If you have such needs you can - after having used this tool - compare the sorted byte arrays of the results. they will be equal if only list sorting issues remain.
Where to get it
You can get it here: XMLNormalize
One approach would be to first turn both XML files into Canonical XML, and compare the results using diff. For example, xmllint can be used to canonicalize XML.
$ xmllint --c14n one.xml > 1.xml
$ xmllint --c14n two.xml > 2.xml
$ diff 1.xml 2.xml
Or as a one-liner.
$ diff <(xmllint --c14n one.xml) <(xmllint --c14n two.xml)
Jukka's answer did not work for me, but it did point to Canonical XML. Neither --c14n nor --c14n11 sorted the attributes, but i did find the --exc-c14n switch did sort the attributes. --exc-c14n is not listed in the man page, but described on the command line as "W3C exclusive canonical format".
$ xmllint --exc-c14n one.xml > 1.xml
$ xmllint --exc-c14n two.xml > 2.xml
$ diff 1.xml 2.xml
$ xmllint | grep c14
--c14n : save in W3C canonical format v1.0 (with comments)
--c14n11 : save in W3C canonical format v1.1 (with comments)
--exc-c14n : save in W3C exclusive canonical format (with comments)
$ rpm -qf /usr/bin/xmllint
libxml2-2.7.6-14.el6.x86_64
libxml2-2.7.6-14.el6.i686
$ cat /etc/system-release
CentOS release 6.5 (Final)
Warning --exc-c14n strips out the xml header whereas the --c14n prepends the xml header if not there.
I've got a few XML files that are a couple thousand lines long I need to compare and see which values in file A are missing from file B.
Does anyone have an efficient way to diff these? They're not formatted the same at all, so normal text diff programs won't work. I just need to compare which "<value203>...</value203>" aren't in the one file.
Two approaches that I use are (a) to canonicalize both XML files and then compare their serializations, and (b) to use the XPath 2.0 deep-equal() function. Both approaches are OK for telling you whether the files are the same, but not very good at telling you where they differ.
A commercial tool that specializes in this problem is DeltaXML.
If you have things that you consider equivalent, but which aren't equivalent at the XML level - for example, elements in a different order - then you may have to be prepared to do a transformation to normalize the documents before comparison.
Good answer here:
Question: How can I diff two XML files? | Super User
Answer: How can I diff two XML files? | Super User
$ xmllint --format --exc-c14n one.xml > 1.xml
$ xmllint --format --exc-c14n two.xml > 2.xml
$ diff 1.xml 2.xml
Apologies for any failure to adhere to serverfault conventions ... I'm sure someone will let me know and I will amend appropriately.
Sounds like a job for XMLUnit
- http://www.xmlunit.org/
- https://github.com/xmlunit
Example:
public class SomeTest extends XMLTestCase {
@Test
public void test() {
String xml1 = ...
String xml2 = ...
XMLUnit.setIgnoreWhitespace(true); // ignore whitespace differences
// can also compare xml Documents, InputSources, Readers, Diffs
assertXMLEqual(xml1, xml2); // assertXMLEquals comes from XMLTestCase
}
}
The following will check if the documents are equal using standard JDK libraries.
DocumentBuilderFactory dbf = DocumentBuilderFactory.newInstance();
dbf.setNamespaceAware(true);
dbf.setCoalescing(true);
dbf.setIgnoringElementContentWhitespace(true);
dbf.setIgnoringComments(true);
DocumentBuilder db = dbf.newDocumentBuilder();
Document doc1 = db.parse(new File("file1.xml"));
doc1.normalizeDocument();
Document doc2 = db.parse(new File("file2.xml"));
doc2.normalizeDocument();
Assert.assertTrue(doc1.isEqualNode(doc2));
normalize() is there to make sure there are no cycles (there technically wouldn't be any)
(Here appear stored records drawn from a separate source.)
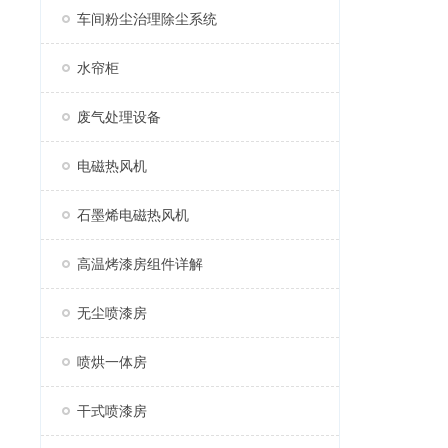
车间粉尘治理除尘系统
水帘柜
废气处理设备
电磁热风机
石墨烯电磁热风机
高温烤漆房组件详解
无尘喷漆房
喷烘一体房
干式喷漆房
The above code will require the white spaces to be the same within the elements though, because it preserves and evaluates it. The standard XML parser that comes with Java does not allow you to set a feature to provide a canonical version or understand xml:space if that is going to be a problem then you may need a replacement XML parser such as xerces or use JDOM.